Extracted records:
····················

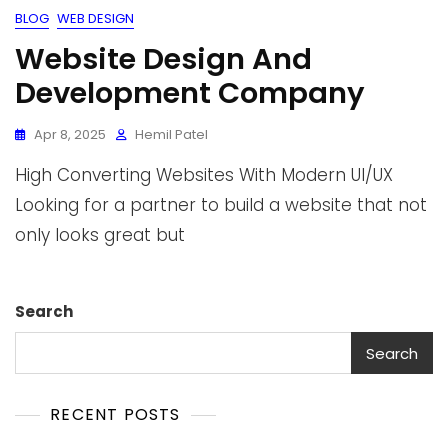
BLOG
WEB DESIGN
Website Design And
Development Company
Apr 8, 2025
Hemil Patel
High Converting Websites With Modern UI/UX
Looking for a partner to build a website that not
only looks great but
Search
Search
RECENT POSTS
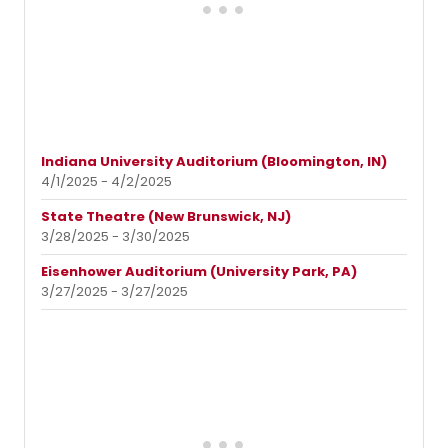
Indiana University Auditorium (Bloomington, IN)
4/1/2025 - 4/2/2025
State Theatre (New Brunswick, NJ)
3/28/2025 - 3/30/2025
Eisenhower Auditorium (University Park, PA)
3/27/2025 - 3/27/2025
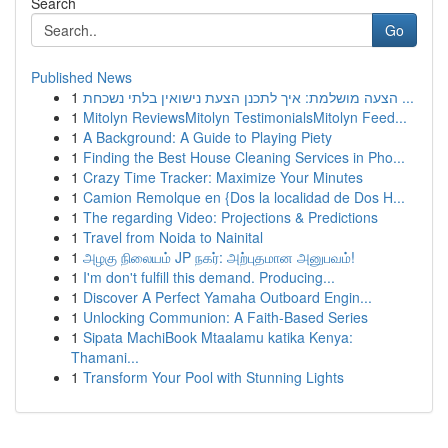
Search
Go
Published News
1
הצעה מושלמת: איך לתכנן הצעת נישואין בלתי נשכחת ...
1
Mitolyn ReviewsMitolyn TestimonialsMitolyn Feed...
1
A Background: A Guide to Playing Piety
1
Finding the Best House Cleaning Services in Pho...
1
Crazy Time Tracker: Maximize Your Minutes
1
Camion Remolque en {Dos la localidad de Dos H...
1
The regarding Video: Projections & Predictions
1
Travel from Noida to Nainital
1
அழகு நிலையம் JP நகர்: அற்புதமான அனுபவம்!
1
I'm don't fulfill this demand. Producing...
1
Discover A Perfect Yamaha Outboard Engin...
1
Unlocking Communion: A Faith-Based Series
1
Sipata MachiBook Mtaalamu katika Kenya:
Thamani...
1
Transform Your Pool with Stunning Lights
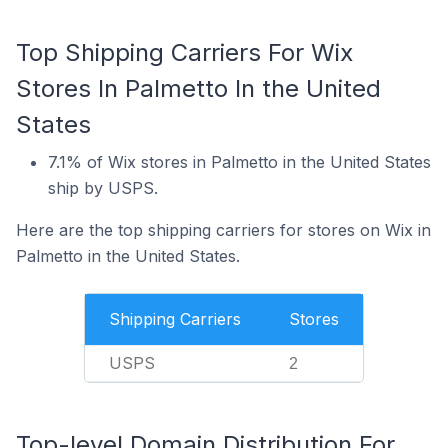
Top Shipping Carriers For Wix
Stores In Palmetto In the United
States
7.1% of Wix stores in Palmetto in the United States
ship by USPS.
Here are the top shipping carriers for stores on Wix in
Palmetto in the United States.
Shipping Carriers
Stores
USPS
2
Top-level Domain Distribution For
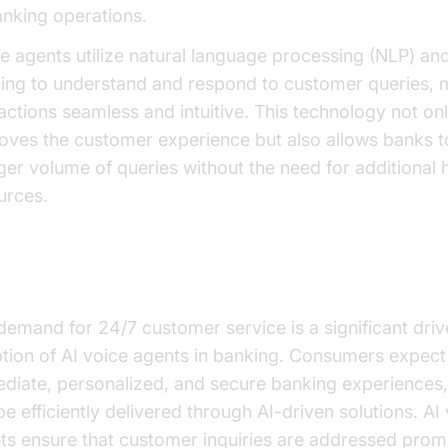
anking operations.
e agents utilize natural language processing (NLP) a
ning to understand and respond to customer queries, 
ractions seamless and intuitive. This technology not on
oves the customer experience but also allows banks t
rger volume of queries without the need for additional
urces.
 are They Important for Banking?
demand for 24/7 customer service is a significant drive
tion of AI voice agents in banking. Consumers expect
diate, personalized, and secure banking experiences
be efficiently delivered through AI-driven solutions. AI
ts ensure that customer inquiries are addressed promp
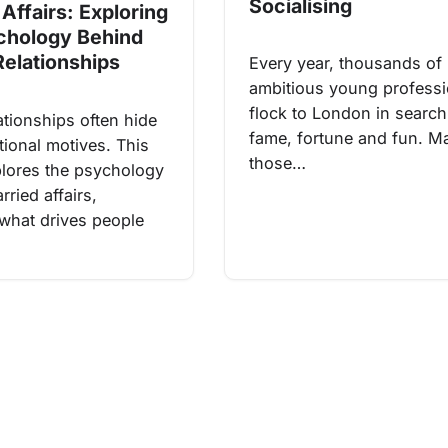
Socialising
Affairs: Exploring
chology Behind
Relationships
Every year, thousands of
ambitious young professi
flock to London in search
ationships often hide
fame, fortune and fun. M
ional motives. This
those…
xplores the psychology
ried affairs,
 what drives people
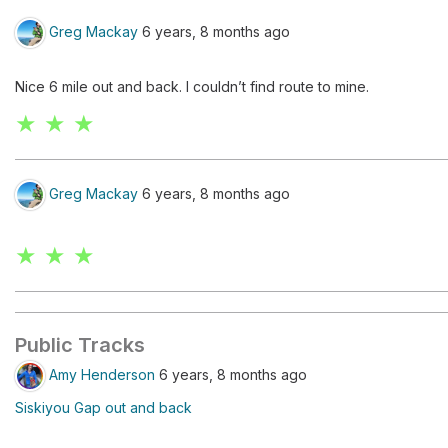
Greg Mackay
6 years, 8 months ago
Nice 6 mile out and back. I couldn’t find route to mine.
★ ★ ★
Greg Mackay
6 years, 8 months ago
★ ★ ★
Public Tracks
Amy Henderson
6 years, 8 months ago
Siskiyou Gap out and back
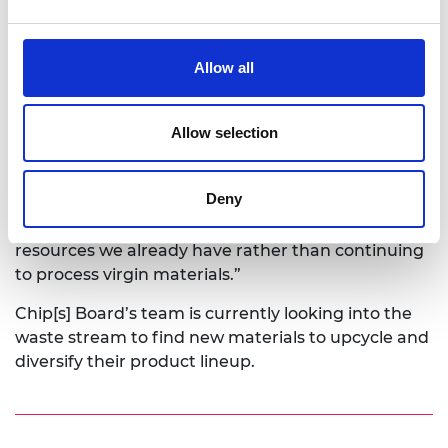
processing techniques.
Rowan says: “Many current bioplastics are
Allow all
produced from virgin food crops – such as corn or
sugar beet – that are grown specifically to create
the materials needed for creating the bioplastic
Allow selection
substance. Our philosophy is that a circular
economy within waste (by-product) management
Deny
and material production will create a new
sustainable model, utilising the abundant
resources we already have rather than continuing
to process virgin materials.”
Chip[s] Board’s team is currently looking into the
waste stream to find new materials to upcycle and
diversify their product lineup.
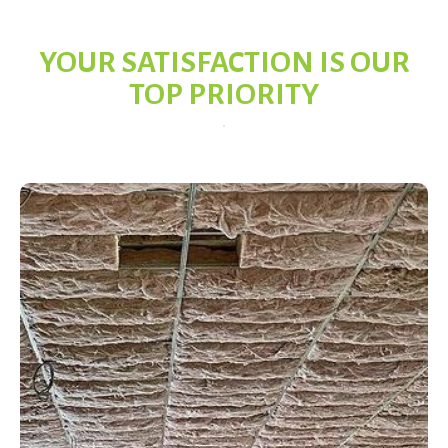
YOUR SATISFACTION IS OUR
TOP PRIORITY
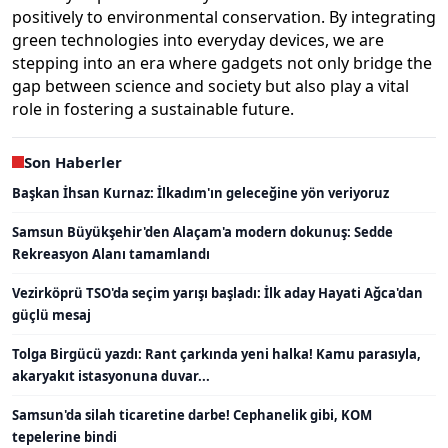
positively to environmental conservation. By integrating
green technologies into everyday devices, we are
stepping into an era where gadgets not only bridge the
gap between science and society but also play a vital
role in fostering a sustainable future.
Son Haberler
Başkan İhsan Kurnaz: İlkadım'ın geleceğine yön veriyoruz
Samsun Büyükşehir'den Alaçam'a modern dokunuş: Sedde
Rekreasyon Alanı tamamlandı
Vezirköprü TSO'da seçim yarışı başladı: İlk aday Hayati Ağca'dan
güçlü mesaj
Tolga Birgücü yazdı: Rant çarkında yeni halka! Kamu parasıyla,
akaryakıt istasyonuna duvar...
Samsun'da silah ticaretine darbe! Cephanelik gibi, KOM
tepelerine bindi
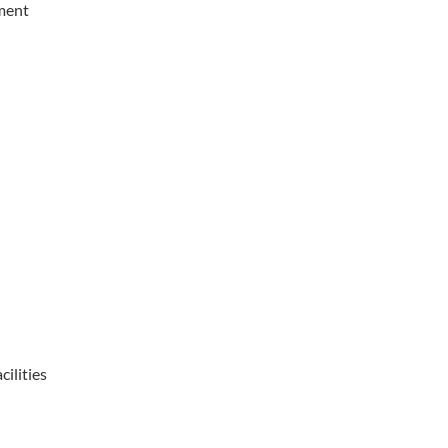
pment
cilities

····················

### REQUIRED WORK:
Please return, exactly as written, the lines from the first line of the records above through the line containing "State Theatre (New Brunswick, NJ)", both included, leaving out any pictures.

### OUTPUT OF THE EXERCISE:
BLOG
WEB DESIGN
Website Design And
Development Company
Apr 8, 2025
Hemil Patel
High Converting Websites With Modern UI/UX
Looking for a partner to build a website that not
only looks great but
Search
Search
RECENT POSTS
Indiana University Auditorium (Bloomington, IN)
4/1/2025 - 4/2/2025
State Theatre (New Brunswick, NJ)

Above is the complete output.